PROMPT
Repeat the records exactly, minus the pictures.

▼

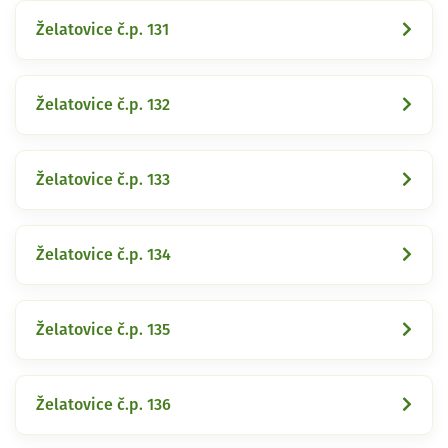
Želatovice č.p. 131
Želatovice č.p. 132
Želatovice č.p. 133
Želatovice č.p. 134
Želatovice č.p. 135
Želatovice č.p. 136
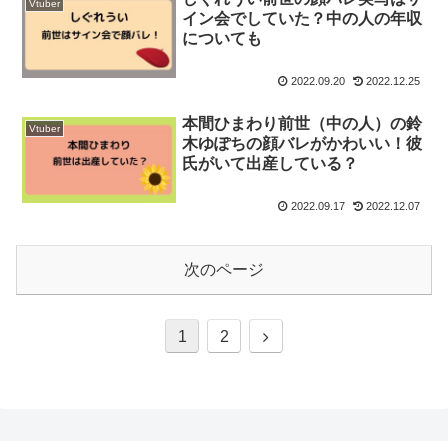
Vtuber
イン会でしていた？中の人の年収
についても
2022.09.20
2022.12.25
本間ひまわり前世（中の人）の鈴
Vtuber
木ゆぽちの顔バレがかわいい！彼
氏がいて出産している？
2022.09.17
2022.12.07
次のページ
次
1
2
へ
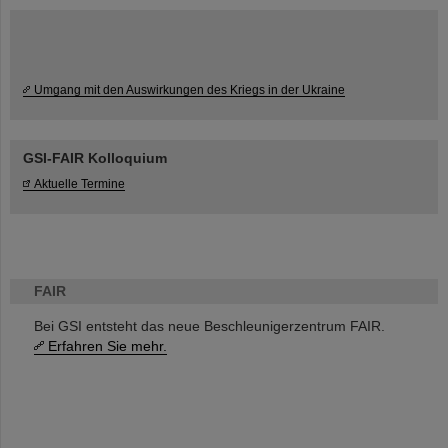
Umgang mit den Auswirkungen des Kriegs in der Ukraine
GSI-FAIR Kolloquium
Aktuelle Termine
FAIR
Bei GSI entsteht das neue Beschleunigerzentrum FAIR.
Erfahren Sie mehr.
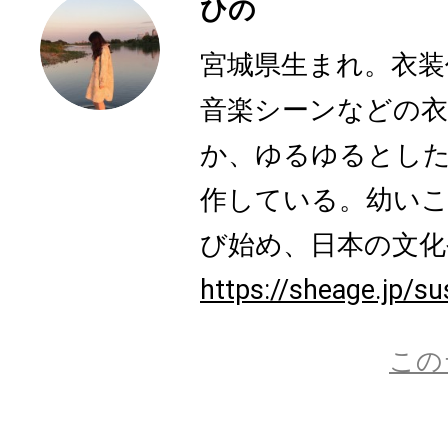
ひの
宮城県生まれ。衣装
音楽シーンなどの衣
か、ゆるゆるとした
作している。幼いこ
び始め、日本の文化や
https://sheage.jp/su
この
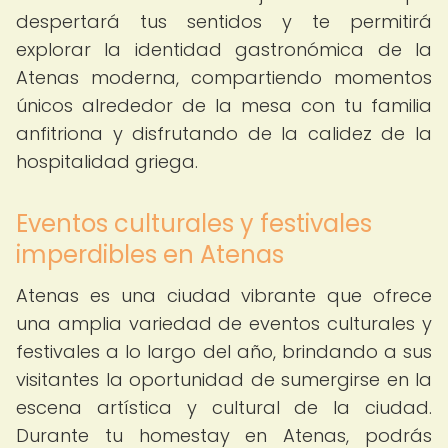
despertará tus sentidos y te permitirá
explorar la identidad gastronómica de la
Atenas moderna, compartiendo momentos
únicos alrededor de la mesa con tu familia
anfitriona y disfrutando de la calidez de la
hospitalidad griega.
Eventos culturales y festivales
imperdibles en Atenas
Atenas es una ciudad vibrante que ofrece
una amplia variedad de eventos culturales y
festivales a lo largo del año, brindando a sus
visitantes la oportunidad de sumergirse en la
escena artística y cultural de la ciudad.
Durante tu homestay en Atenas, podrás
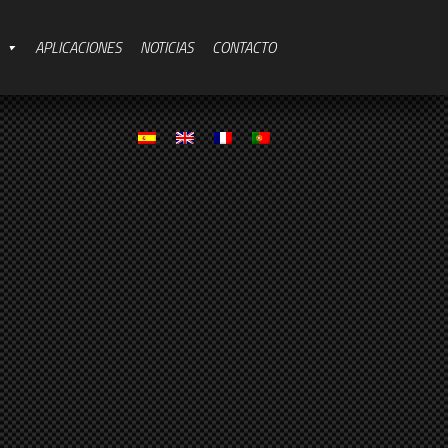
APLICACIONES
NOTICIAS
CONTACTO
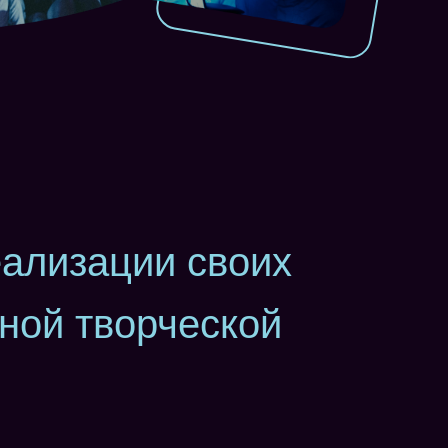
еализации своих
ной творческой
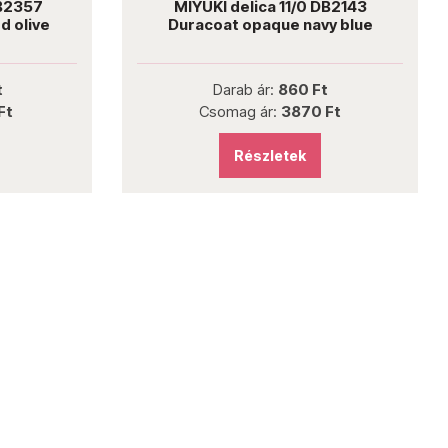
DB2357
MIYUKI delica 11/0 DB2143
d olive
Duracoat opaque navy blue
t
Darab ár:
860 Ft
Ft
Csomag ár:
3870 Ft
Részletek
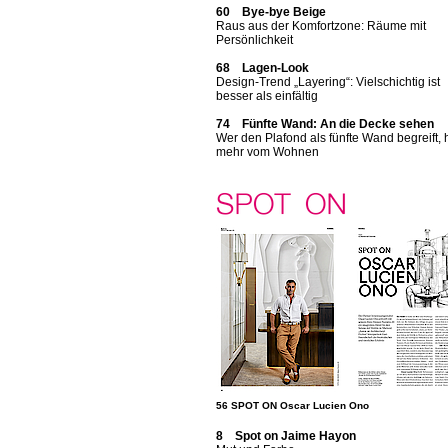
60 Bye-bye Beige
Raus aus der Komfortzone: Räume mit
Persönlichkeit
68 Lagen-Look
Design-Trend „Layering“: Vielschichtig ist
besser als einfältig
74 Fünfte Wand: An die Decke sehen
Wer den Plafond als fünfte Wand begreift, 
mehr vom Wohnen
56 SPOT ON Oscar Lucien Ono
8 Spot on Jaime Hayon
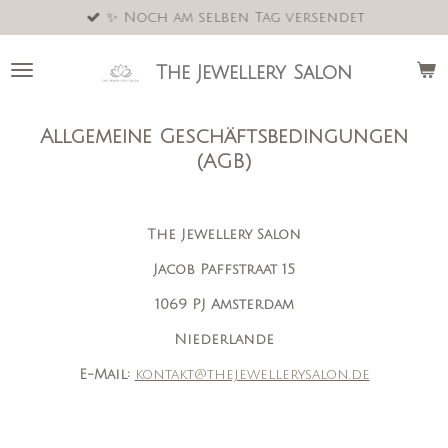
✨ Noch am selben Tag versendet
Zum
Hauptinhalt
springen
The Jewellery Salon
Allgemeine Geschäftsbedingungen
(AGB)
The Jewellery Salon
Jacob Paffstraat 15
1069 PJ Amsterdam
Niederlande
E-Mail:
kontakt@thejewellerysalon.de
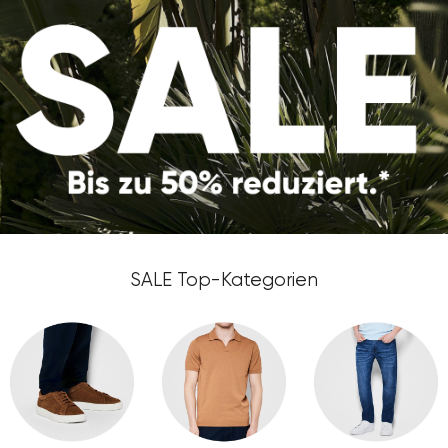
SALE Top-Kategorien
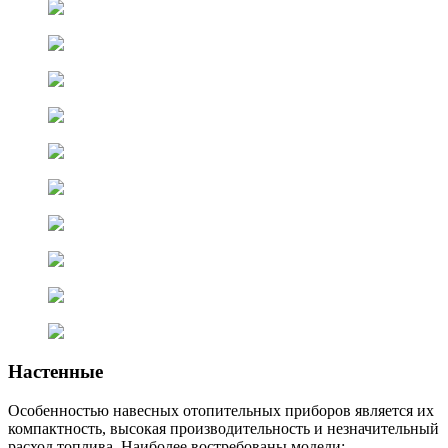
Настенные
Особенностью навесных отопительных приборов является их
компактность, высокая производительность и незначительный
расход топлива. Наиболее востребованы модели:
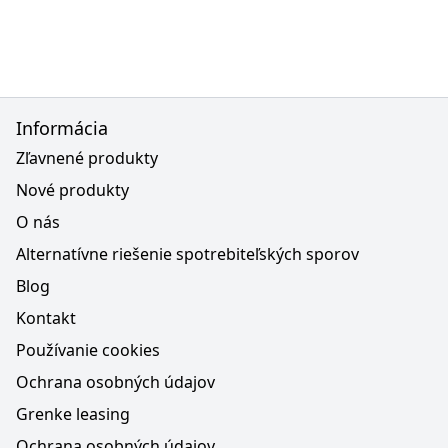
Informácia
Zľavnené produkty
Nové produkty
O nás
Alternatívne riešenie spotrebiteľských sporov
Blog
Kontakt
Používanie cookies
Ochrana osobných údajov
Grenke leasing
Ochrana osobných údajov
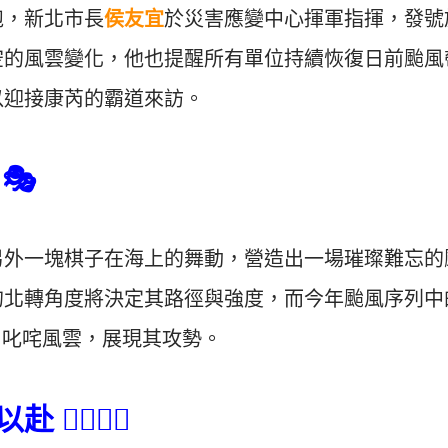
袍，新北市長
侯友宜
於災害應變中心揮軍指揮，發號
空的風雲變化，他也提醒所有單位持續恢復日前颱風
以迎接康芮的霸道來訪。
🎭
另外一塊棋子在海上的舞動，營造出一場璀璨難忘的
的北轉角度將決定其路徑與強度，而今年颱風序列中
，叱咤風雲，展現其攻勢。
‍♂️🏃‍♀️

▲

FINISHED EXERCISE
Želatovice č.p. 131
Želatovice č.p. 132
Želatovice č.p. 133
Želatovice č.p. 134
Želatovice č.p. 135
Želatovice č.p. 136
Vtuber
イン会でしていた？中の人の年収
についても
2022.09.20
2022.12.25
本間ひまわり前世（中の人）の鈴
Vtuber
木ゆぽちの顔バレがかわいい！彼
氏がいて出産している？
2022.09.17
2022.12.07
次のページ
次
1
2
へ
Umgang mit den Auswirkungen des Kriegs in der Ukraine
GSI-FAIR Kolloquium
Aktuelle Termine
FAIR
Bei GSI entsteht das neue Beschleunigerzentrum FAIR.
Erfahren Sie mehr.
ひの
宮城県生まれ。衣装
音楽シーンなどの衣
か、ゆるゆるとした
作している。幼いこ
び始め、日本の文化や
https://sheage.jp/su
この
despertará tus sentidos y te permitirá
explorar la identidad gastronómica de la
Atenas moderna, compartiendo momentos
únicos alrededor de la mesa con tu familia
anfitriona y disfrutando de la calidez de la
hospitalidad griega.
Eventos culturales y festivales
imperdibles en Atenas
Atenas es una ciudad vibrante que ofrece
una amplia variedad de eventos culturales y
festivales a lo largo del año, brindando a sus
visitantes la oportunidad de sumergirse en la
escena artística y cultural de la ciudad.
Durante tu homestay en Atenas, podrás
APLICACIONES
NOTICIAS
CONTACTO
еализации своих
ной творческой
DB2357
MIYUKI delica 11/0 DB2143
d olive
Duracoat opaque navy blue
t
Darab ár:
860 Ft
Ft
Csomag ár:
3870 Ft
Részletek
60 Bye-bye Beige
Raus aus der Komfortzone: Räume mit
Persönlichkeit
68 Lagen-Look
Design-Trend „Layering“: Vielschichtig ist
besser als einfältig
74 Fünfte Wand: An die Decke sehen
Wer den Plafond als fünfte Wand begreift, 
mehr vom Wohnen
56 SPOT ON Oscar Lucien Ono
8 Spot on Jaime Hayon
✨ Noch am selben Tag versendet
Zum
Hauptinhalt
springen
The Jewellery Salon
Allgemeine Geschäftsbedingungen
(AGB)
The Jewellery Salon
Jacob Paffstraat 15
1069 PJ Amsterdam
Niederlande
E-Mail:
kontakt@thejewellerysalon.de
SALE Top-Kategorien
Настенные
Особенностью навесных отопительных приборов является их
компактность, высокая производительность и незначительный
расход топлива. Наиболее востребованы модели:
Informácia
Zľavnené produkty
Nové produkty
O nás
Alternatívne riešenie spotrebiteľských sporov
Blog
Kontakt
Používanie cookies
Ochrana osobných údajov
Grenke leasing
Ochrana osobných údajov
袍，新北市長
侯友宜
於災害應變中心揮軍指揮，發號
空的風雲變化，他也提醒所有單位持續恢復日前颱風
以迎接康芮的霸道來訪。
🎭
另外一塊棋子在海上的舞動，營造出一場璀璨難忘的
的北轉角度將決定其路徑與強度，而今年颱風序列中
，叱咤風雲，展現其攻勢。
‍♂️🏃‍♀️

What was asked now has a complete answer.